Após o procedimento cirúrgico bem-sucedido, Grace foi submetida a tratamentos de fertilização in vitro na Lister Fertility Clinic, em Londres. Um embrião previamente congelado foi transferido, resultando numa gravidez cuidadosamente monitorizada por uma equipe multidisciplinar ao longo de toda a gestação.
O parto, realizado por cesariana, transcorreu sem complicações, culminando no nascimento de Hugo, considerado o terceiro bebé na Europa a nascer após um transplante de útero proveniente de doadora falecida.
“Um milagre tornado possível pela generosidade”
Em comunicado divulgado à imprensa, Grace Bell expressou profunda gratidão à família da doadora:
“Não existem palavras suficientes para agradecer à minha doadora e à sua família. A generosidade deles permitiu que eu realizasse o sonho de sempre: ser mãe. O meu filho crescerá sabendo que a sua vida é resultado de um gesto extraordinário de amor e altruísmo.”
Os pais da doadora também se manifestaram, afirmando sentir “imenso orgulho pelo legado” deixado pela filha, destacando que, por meio da doação de órgãos, ela ofereceu “esperança, cura e agora vida”.
Ciência, ética e precisão médica
O programa INSITU é um dos mais rigorosos do mundo em transplante uterino, contando com aprovação ética plena e protocolos clínicos altamente controlados. A equipe médica é liderada pelo professor Richard Smith, pioneiro mundial neste tipo de procedimento, ao lado da cirurgiã espanhola Isabel Quiroga, especialista em transplantes ginecológicos.
Segundo Smith, o nascimento representa a validação de décadas de investigação:
“Ver este bebé nascer, depois de tantos anos de estudo, desafios cirúrgicos e desenvolvimento clínico, é profundamente emocionante. Este sucesso abre caminho para que muitas outras mulheres possam sonhar com a maternidade biológica.”
Isabel Quiroga destacou que o procedimento oferece uma alternativa concreta à adoção e à gestação de substituição:
“Este é o único tratamento que permite que mulheres sem útero engravidem e deem à luz os seus próprios filhos.

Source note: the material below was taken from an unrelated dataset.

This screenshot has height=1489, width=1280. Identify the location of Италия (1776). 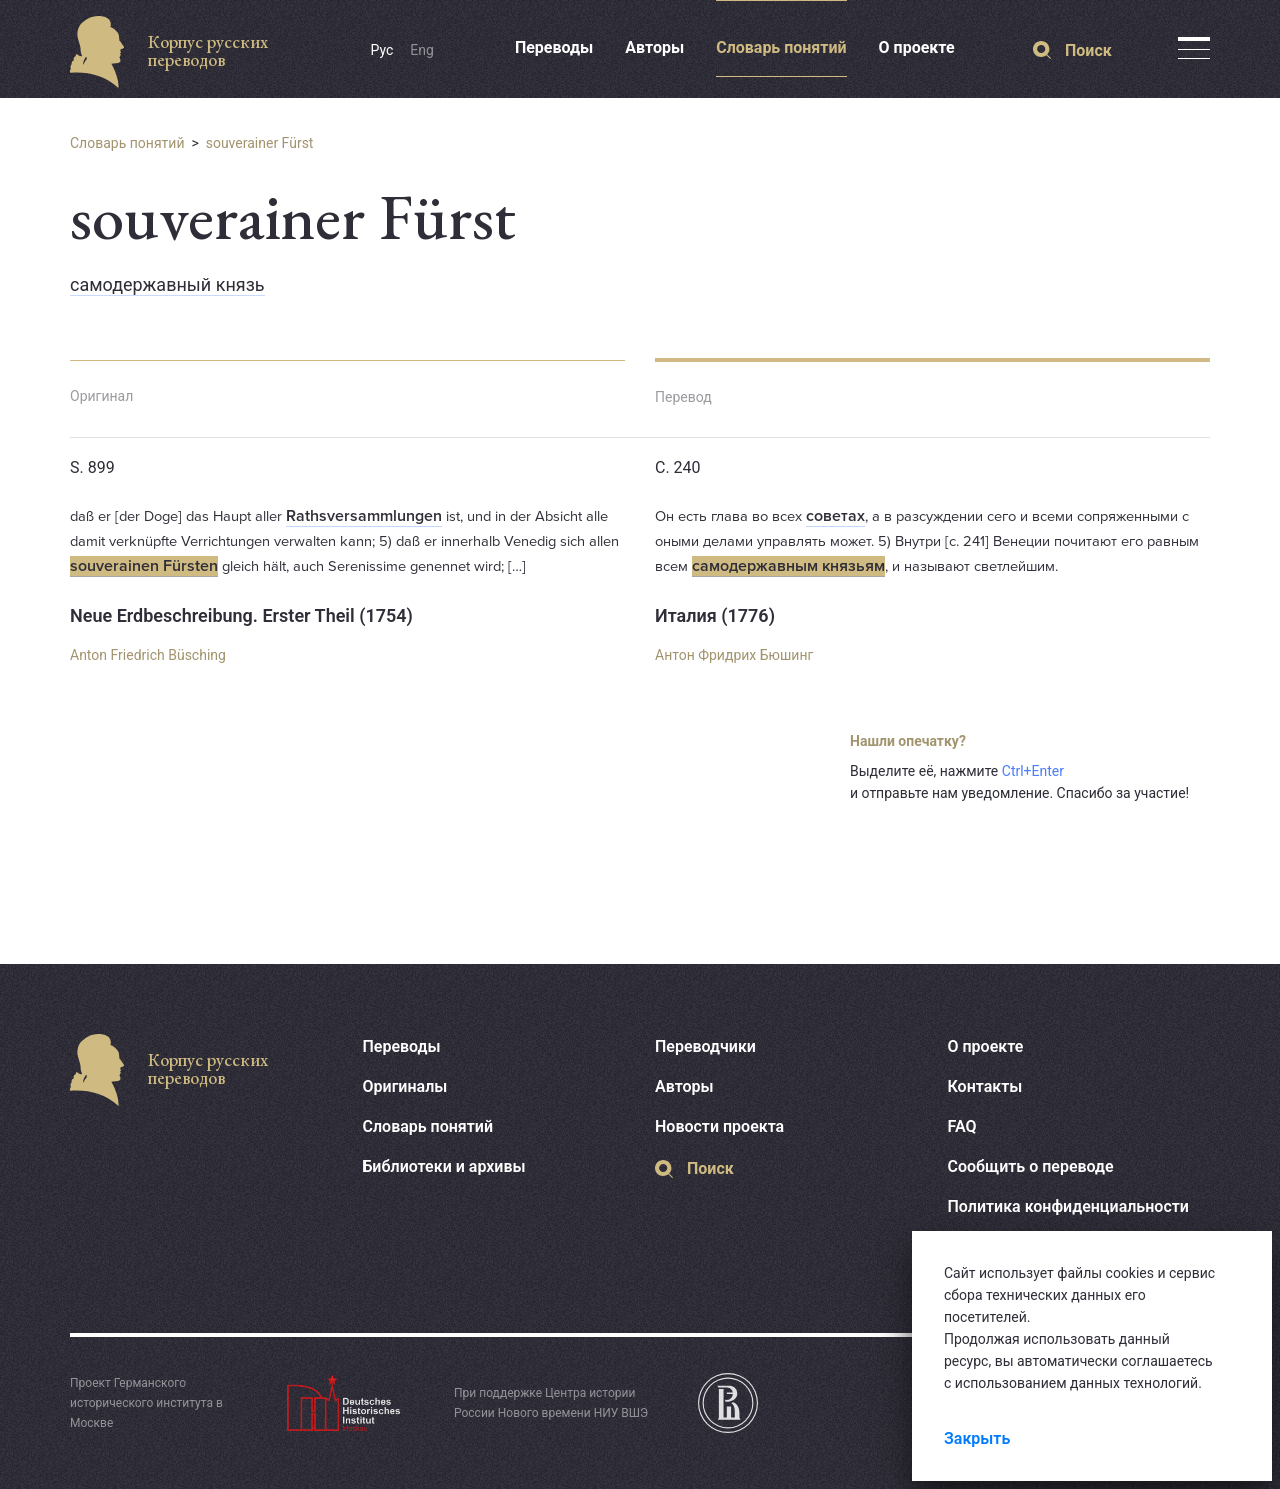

Trata-se de um avanço transformador.”
Um avanço que redefine a medicina reprodutiva
O primeiro nascimento bem-sucedido do mundo após um transplante de útero ocorreu na Suécia, em 2014. Desde então, menos de 100 transplantes foram realizados globalmente, com cerca de 50 nascimentos confirmados até hoje. A maioria dos procedimentos utilizou doadoras vivas, geralmente familiares próximas.
O caso britânico, no entanto, consolida a viabilidade segura do uso de úteros provenientes de doadoras falecidas, ampliando significativamente o potencial de doações e reduzindo os riscos associados às cirurgias em doadoras vivas.
Especialistas afirmam que este avanço poderá, nos próximos anos, tornar-se uma opção terapêutica mais acessível, integrando protocolos regulares em centros médicos altamente especializados.
Um novo horizonte para milhares de mulheres
Estima-se que cerca de uma em cada cinco mil mulheres nasça sem útero, além daquelas que perdem o órgão em decorrência de câncer, hemorragias graves ou outras patologias. Para esse grupo, o transplante uterino representa uma possibilidade inédita de vivenciar a gestação.
“Espero que, no futuro, este tratamento se torne mais acessível, para que outras mulheres possam viver a mesma experiência que eu”, declarou Grace.